【番外編】主よ、人の望みの喜びよ②
「特に意味はない。気になるんなら冬弥も春香って呼べば?」
シレっとそう言うもんだから、喧嘩売ってんのかと思った。しかし夏樹は「俺も芹澤のこと名前で呼びたいんじゃけどなぁ」などと言うので、そこで気が付いた。
井上は他三人の中で俺だけ『黒瀬くん』と名字プラスくんづけで呼ぶのだ。
夏樹は夏樹で、芹澤は秋菜。
反対に井上のことを名前でなく、名字で呼ぶのは俺だけだった。
つまり、カルテットの中でお互いに名字で呼び合うのは、俺と井上の二人だけだったのだ。
それに気が付いた時、特別だと思った。俺と井上だけの名字呼び。
それから井上に『黒瀬くん』と呼ばれるたび、俺の名字は宝物のようになった。本来ならお互い呼び捨てで呼び合う方が距離が縮んだように思うのだろうが、俺は夏樹と違うということを提示できればそれでよかった。
井上が気付いていたのかどうかは知らないが。
ただ一度だけ、井上のことを春香と呼んだことがある。
それは恋人同士になって居酒屋デートをした時だ。
どうしても朝まで一緒にいたくて(本当にただ隣にいて欲しかっただけ)、井上の家に泊まりに行ってもいいかと訊ねると、顔を真っ赤にして頷いてくれた。もうそれだけで抱きしめたくなるほど愛おしかった。

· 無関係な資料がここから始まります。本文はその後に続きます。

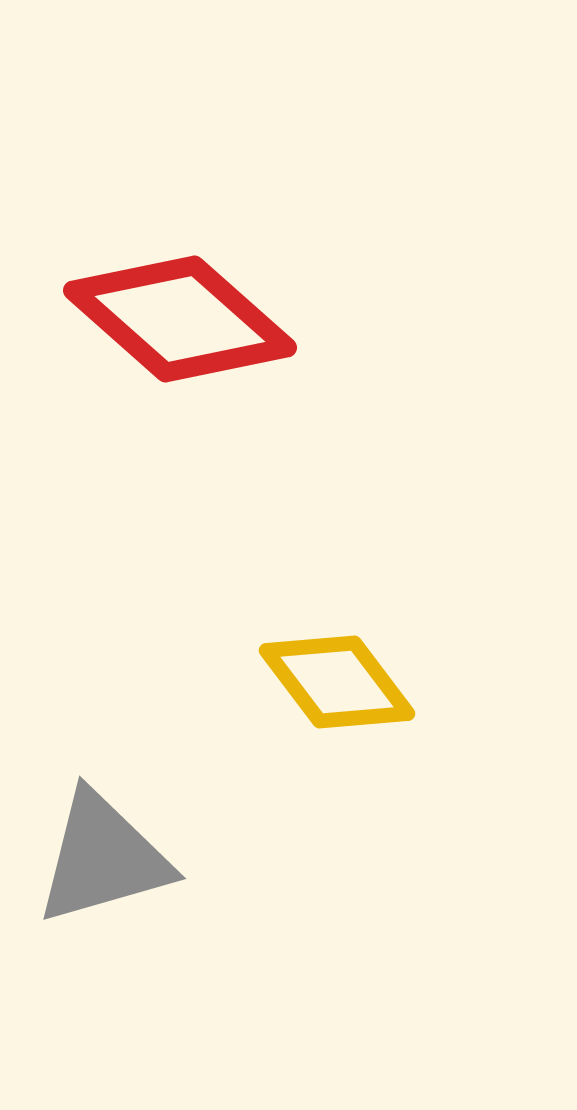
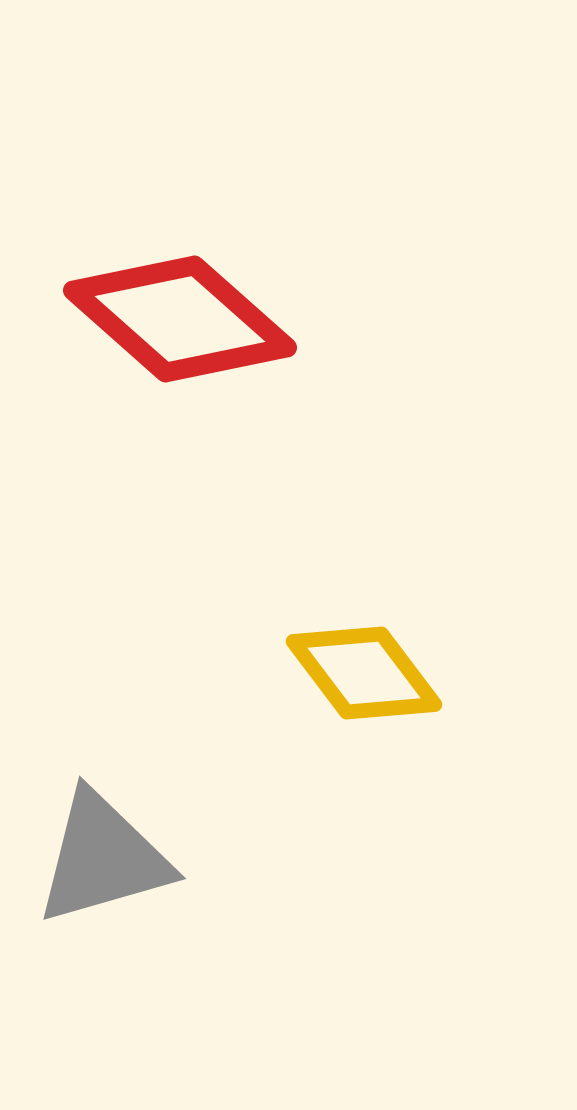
yellow diamond: moved 27 px right, 9 px up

正直初恋なんて実らないと諦めていて、でも自分の気持ちは伝えたくて、井上が看護師を辞めて二年、再び俺の前に現れた時、神様は俺の味方なんだと本気で思った。
さらには俺に『会いたくなった』なんてことを言ってくれて(クラクションで聞こえなかったなんて嘘だった)、夏樹が井上の前に現れたことがきっかけだとは分かっていても、俺のところに来てくれたというのが嬉しかった。

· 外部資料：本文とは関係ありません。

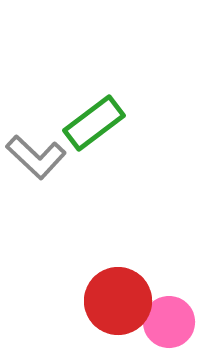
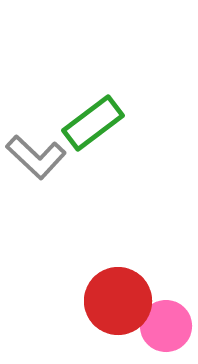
green rectangle: moved 1 px left
pink circle: moved 3 px left, 4 px down
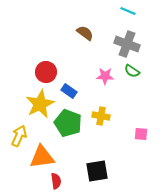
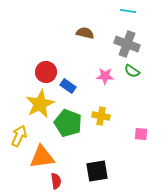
cyan line: rotated 14 degrees counterclockwise
brown semicircle: rotated 24 degrees counterclockwise
blue rectangle: moved 1 px left, 5 px up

ましてや俺の彼女になってくれるなんて、俺はもうじき死ぬんだとさえ思った。
『絶対、絶対大事にする』と言ったので、酔って井上の家に押し掛けるなんてことはしたくなかった。最初の一杯は水にして、お腹に食べ物をいくらか入れたところでアルコールを入れようとした。
「友川先輩⁉」
近くで叫び声がしたのはその時だった。井上と顔を見合わせる。
「誰かっ!」
助けを求める声に、体が自然と動いていた。
「どうしました?」
隣の部屋を覗き込んで、目を瞠った。胸を押さえて苦しそうにしている人の茶色に染められた髪の毛は細く、ちらっと見えた右目の下には三つのホクロが点在している。
一瞬で夏樹だと分かった。どうしてここに、などと思っている間もなく、医師としてどうするべきか瞬時に判断する。
夏樹は心臓に病を抱えていて、胸を押さえて苦しんでいる。心臓発作を起こしている可能性が高い。仰向けにしたりすると呼吸困難がひどくなる――
助けを求めてきた女顔の男が夏樹を横にしようとした。
「待て、倒すな!」
制止もむなしく仰向けに倒される。その時井上が息を呑んだ音がした。
痙攣し始める夏樹。俺は靴のまま座敷に上がり、女顔の人を押しのけて夏樹に駆け寄った。